Pergunta ao Governo N.º 2166/XVII/1.ª

Valorização do Quartel da Graça e salvaguarda para utilização pública

O Quartel da Graça, também designado Convento da Graça, classificado como Monumento Nacional, constitui um imóvel de elevado valor histórico, patrimonial, cultural e urbanístico, implantado na freguesia de São Vicente, em Lisboa.

Em 2019, o Estado Português, através do Programa Revive, concedeu ao grupo privado SANA a exploração daquele imóvel para a instalação de um hotel de cinco estrelas, com promessa de abertura para 2022/2023.

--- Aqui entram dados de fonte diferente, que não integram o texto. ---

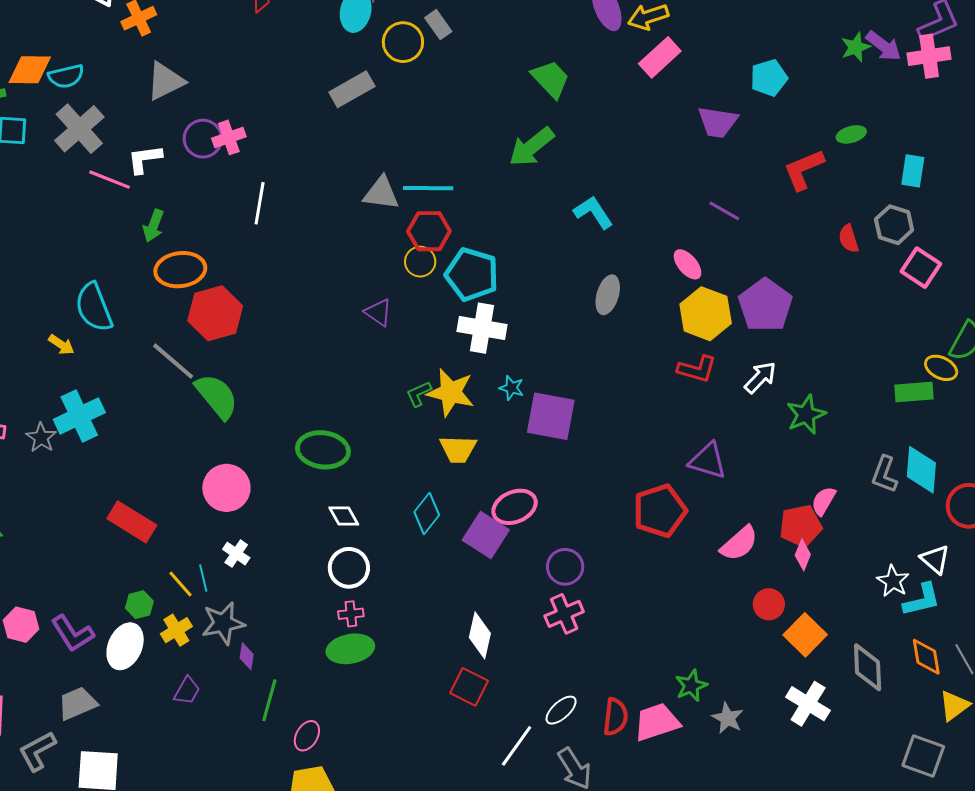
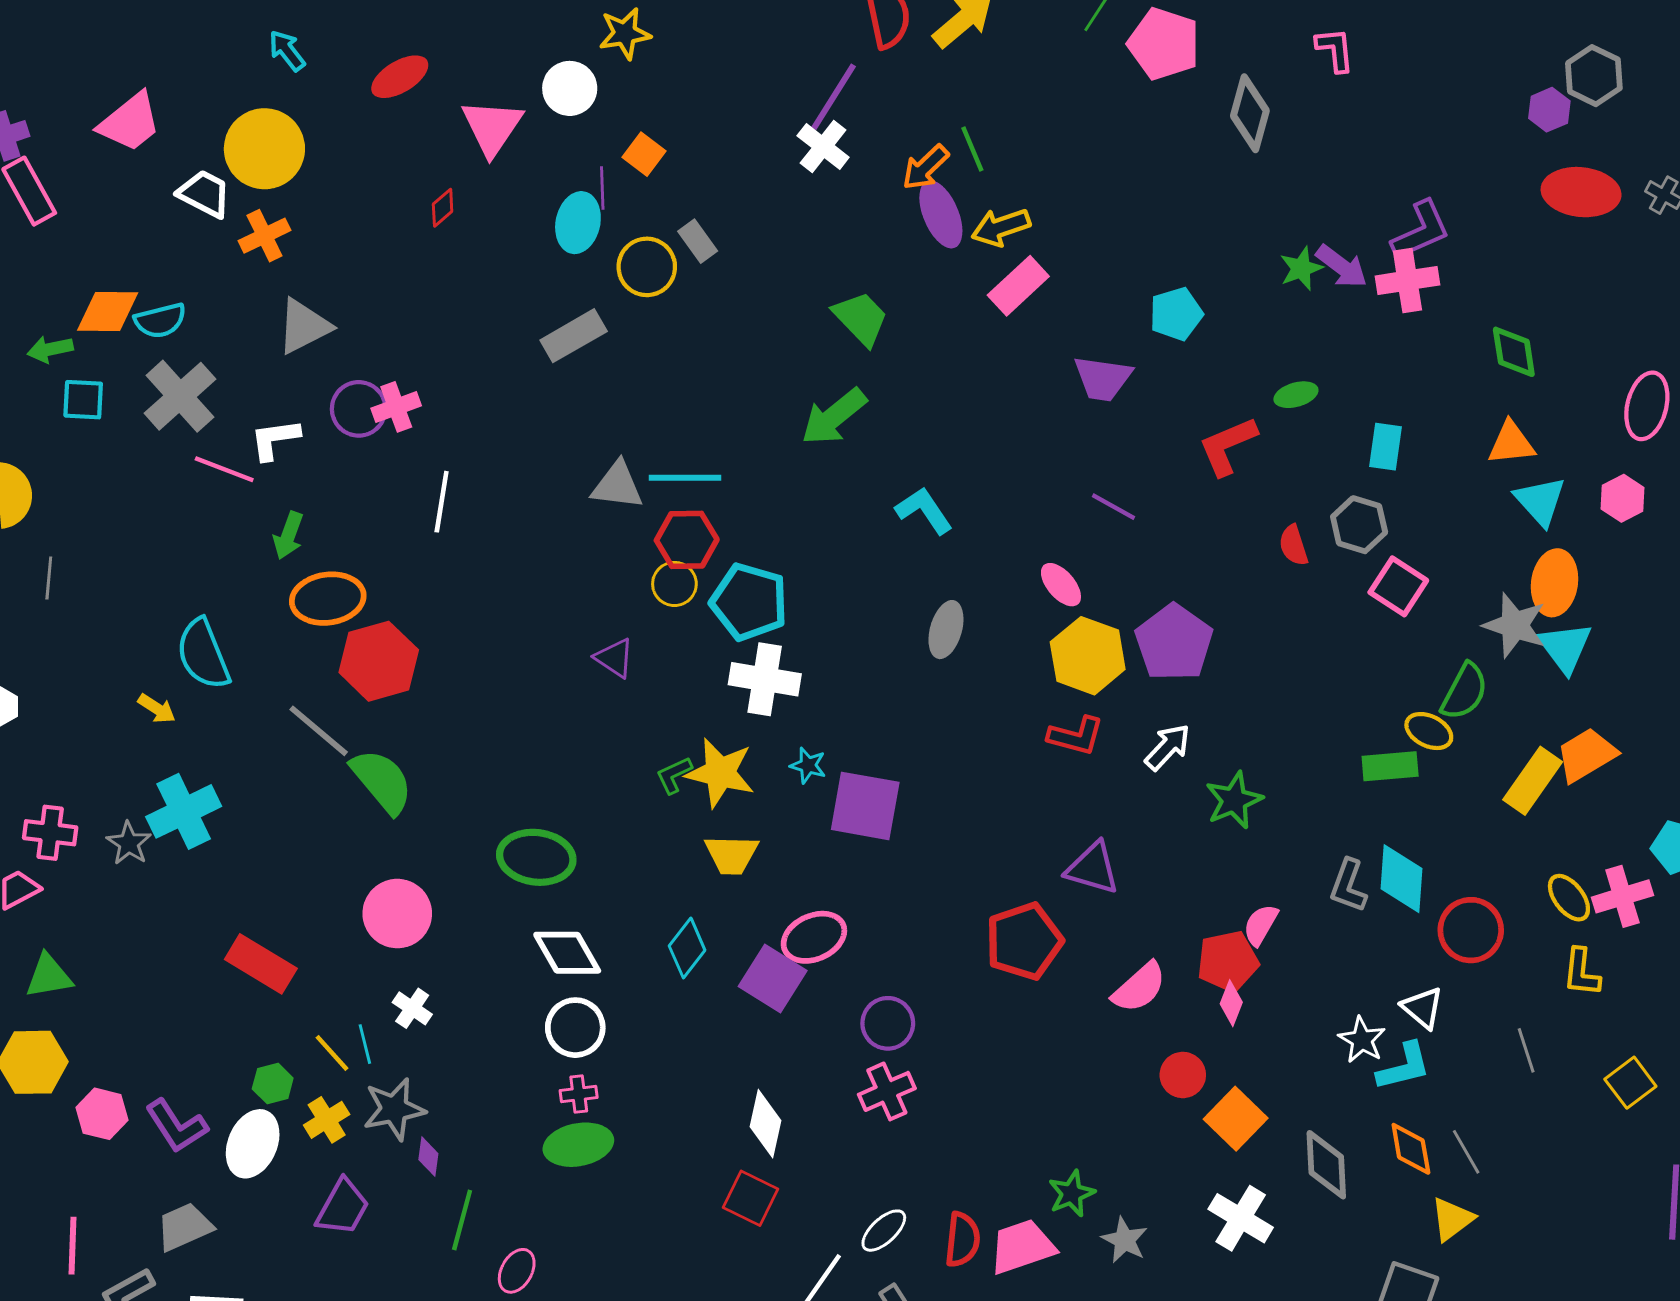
white diamond: (344, 516) -> (567, 953), size x1.5
purple trapezoid: (187, 691) -> (343, 1207), size x1.4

Volvidos mais de seis anos sobre a assinatura do respetivo contrato de concessão, o hotel não se concretizou, o empreendimento não foi construído e o imóvel encontra-se efetivamente devoluto, sem utilização pública e com sinais evidentes de degradação e abandono.

A situação descrita representa o incumprimento do previsto e, sobretudo, a permanência de um património público encerrado à cidade, num momento em que Lisboa enfrenta uma profunda crise habitacional, uma enorme carência de equipamentos públicos e uma forte pressão turística.

Concorre também para maior fragilização da coesão social do bairro da Graça, onde o imóvel se localiza, já afetado por perda de população e alterações profundas no seu tecido social e urbano.

A população, moradores e coletivos locais, vêm expressando, de forma crescente, forte oposição ao projeto de hotel de luxo, defendendo que o Quartel da Graça deve privilegiar usos comunitários, culturais, sociais, educativos e habitacionais que respondam às necessidades concretas da população do bairro e da cidade.

A gestão do património público constitui matéria de interesse estratégico, não podendo a sua afetação ficar subordinada a lógicas de valorização imobiliária ou de exploração orientada exclusivamente para segmentos de luxo, como na situação em presença.

Assim, o Quartel da Graça deve manter-se na esfera pública, ser integralmente salvaguardado do ponto de vista patrimonial e ter um destino que sirva o interesse coletivo.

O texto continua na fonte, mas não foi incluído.